#### Listed entries:
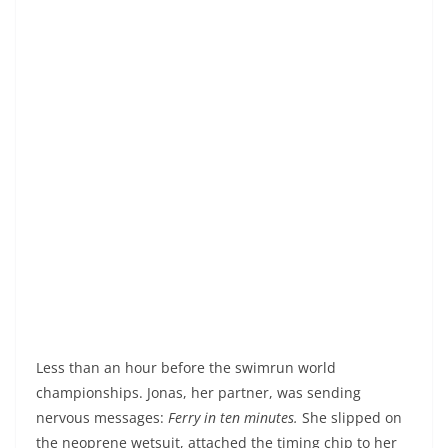
predictions in hushed tones that darkness made
sharper. Anna watched the panoramic salon windows:
each timid glimmer of dawn might reveal the phantom
gills pulsing in her memory. In the cramped bathroom,
the round porthole reflected back a stranger’s face—
fleeting shadow of mauve slits—before vanishing in a
lurch of the boat. Her heart drummed out of sync with
the diesel engine; when Sandhamn lighthouse finally
appeared, a collective sigh expired, but her panic
remained caught in her throat like a stubborn strand of
seaweed.
Sandhamn. Starter ready. Sharp crack of the pistol,
rush into the foam. Jonas to port, she to starboard,
connected by an elastic cord. From the first few meters,
salt water invaded her mouth; reflex panic, then
abyssal calm: the mirror’s gills, absent from her actual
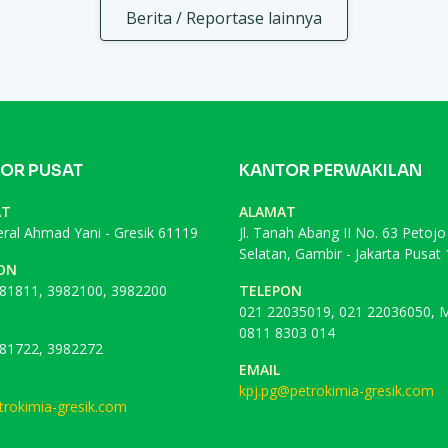
Berita / Reportase lainnya
OR PUSAT
KANTOR PERWAKILAN
AT
ALAMAT
deral Ahmad Yani - Gresik 61119
Jl. Tanah Abang II No. 63 Petojo
Selatan, Gambir - Jakarta Pusat
ON
81811, 3982100, 3982200
TELEPON
021 22035019, 021 22036050, M
0811 8303 014
81722, 3982272
EMAIL
kpj.pg@petrokimia-gresik.com
rokimia-gresik.com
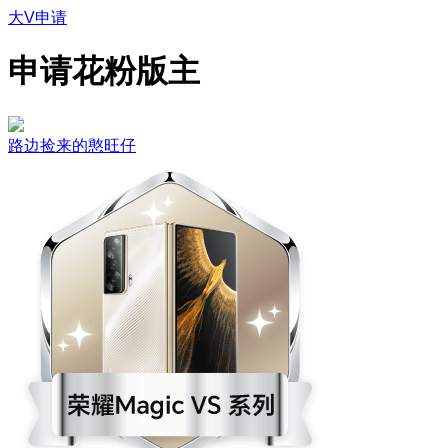
大V申请
申请花粉版主
路边捡来的憨旺仔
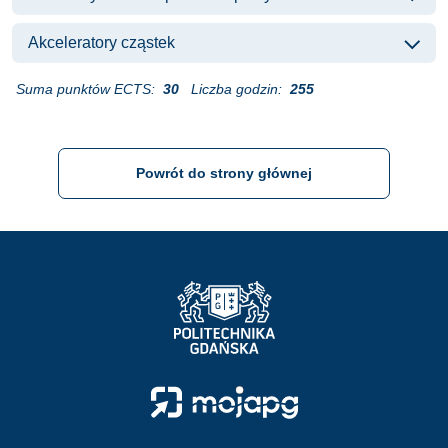
Akceleratory cząstek
Suma punktów ECTS:
30
Liczba godzin:
255
Powrót do strony głównej
Strona Główna - Politechnika Gdańska
Strona Główna - Moja PG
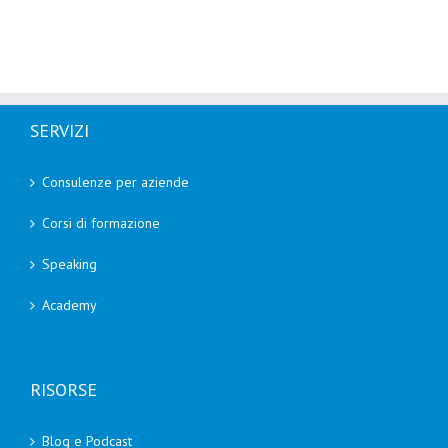
SERVIZI
Consulenze per aziende
Corsi di formazione
Speaking
Academy
RISORSE
Blog e Podcast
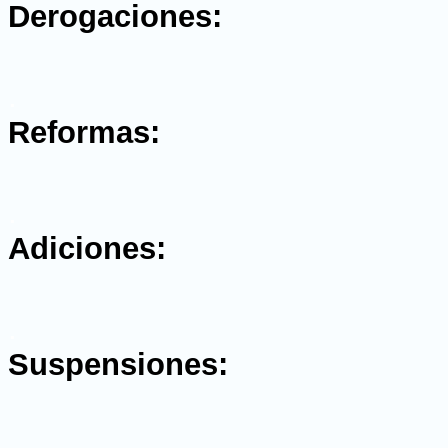
Derogaciones:
.
Reformas:
.
Adiciones:
.
Suspensiones:
.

#### What the task requires:
Return the data word for word without its pictures.

#### Solution to the problem:
predictions in hushed tones that darkness made
sharper. Anna watched the panoramic salon windows:
each timid glimmer of dawn might reveal the phantom
gills pulsing in her memory. In the cramped bathroom,
the round porthole reflected back a stranger’s face—
fleeting shadow of mauve slits—before vanishing in a
lurch of the boat. Her heart drummed out of sync with
the diesel engine; when Sandhamn lighthouse finally
appeared, a collective sigh expired, but her panic
remained caught in her throat like a stubborn strand of
seaweed.
Sandhamn. Starter ready. Sharp crack of the pistol,
rush into the foam. Jonas to port, she to starboard,
connected by an elastic cord. From the first few meters,
salt water invaded her mouth; reflex panic, then
abyssal calm: the mirror’s gills, absent from her actual
Berita / Reportase lainnya
OR PUSAT
KANTOR PERWAKILAN
AT
ALAMAT
deral Ahmad Yani - Gresik 61119
Jl. Tanah Abang II No. 63 Petojo
Selatan, Gambir - Jakarta Pusat
ON
81811, 3982100, 3982200
TELEPON
021 22035019, 021 22036050, M
0811 8303 014
81722, 3982272
EMAIL
kpj.pg@petrokimia-gresik.com
rokimia-gresik.com
大V申请
申请花粉版主
路边捡来的憨旺仔
Akceleratory cząstek
Suma punktów ECTS:
30
Liczba godzin:
255
Powrót do strony głównej
Strona Główna - Politechnika Gdańska
Strona Główna - Moja PG
SERVIZI
Consulenze per aziende
Corsi di formazione
Speaking
Academy
RISORSE
Blog e Podcast
Derogaciones:
.
Reformas:
.
Adiciones:
.
Suspensiones:
.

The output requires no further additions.